* [TO DO] Where in the records does the word "após" occur? Copy each line in which it does.

Stored items
[Start of Attachment]

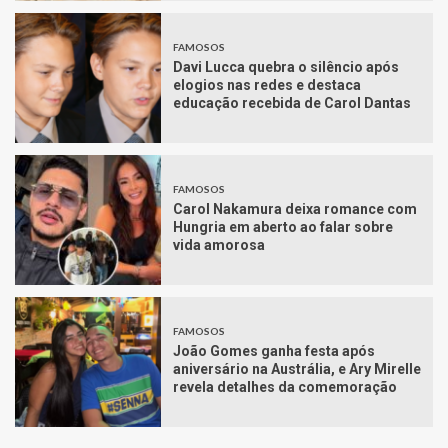
FAMOSOS
Davi Lucca quebra o silêncio após
elogios nas redes e destaca
educação recebida de Carol Dantas
FAMOSOS
Carol Nakamura deixa romance com
Hungria em aberto ao falar sobre
vida amorosa
FAMOSOS
João Gomes ganha festa após
aniversário na Austrália, e Ary Mirelle
revela detalhes da comemoração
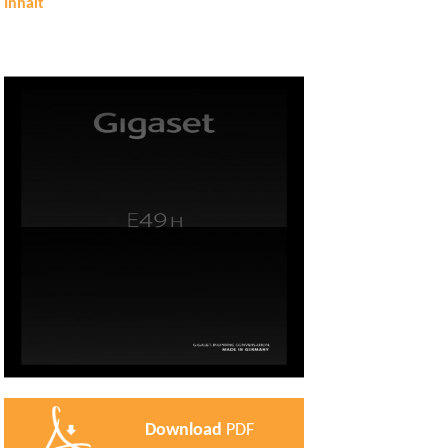
Inhalt
Download
PDF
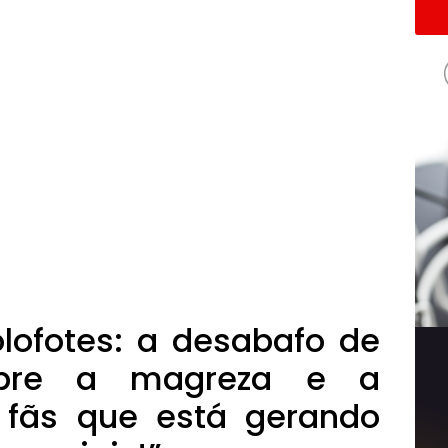
lofotes: a desabafo de
obre a magreza e a
 fãs que está gerando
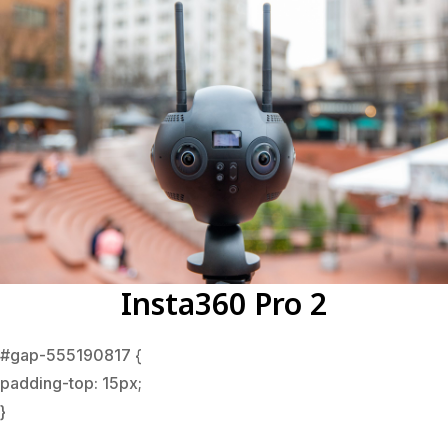
Insta360 Pro 2
#gap-555190817 {
padding-top: 15px;
}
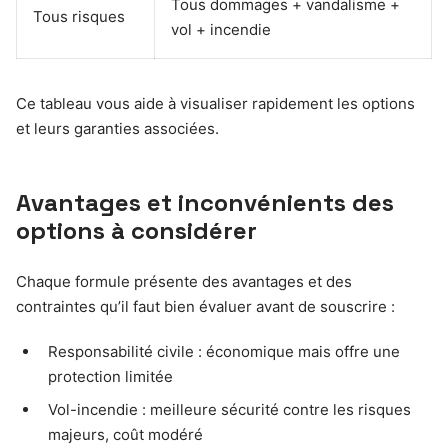
Tous dommages + vandalisme +
Tous risques
vol + incendie
Ce tableau vous aide à visualiser rapidement les options
et leurs garanties associées.
Avantages et inconvénients des
options à considérer
Chaque formule présente des avantages et des
contraintes qu’il faut bien évaluer avant de souscrire :
Responsabilité civile : économique mais offre une
protection limitée
Vol-incendie : meilleure sécurité contre les risques
majeurs, coût modéré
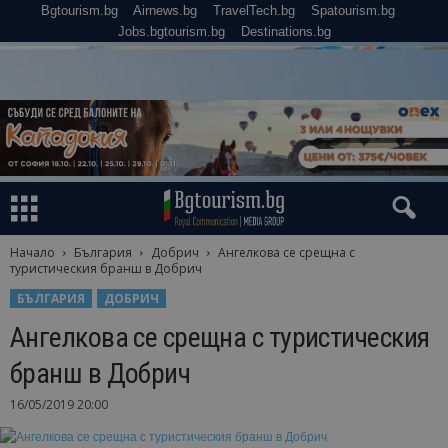
Bgtourism.bg
Airnews.bg
TravelTech.bg
Spatourism.bg
Jobs.bgtourism.bg
Destinations.bg
Начало
България
Добрич
Ангелкова се срещна с
туристическия бранш в Добрич
БЪЛГАРИЯ
ДОБРИЧ
Ангелкова се срещна с туристическия
бранш в Добрич
16/05/2019 20:00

[End of Attachment]

* [SOLVED PROBLEM]
Davi Lucca quebra o silêncio após
João Gomes ganha festa após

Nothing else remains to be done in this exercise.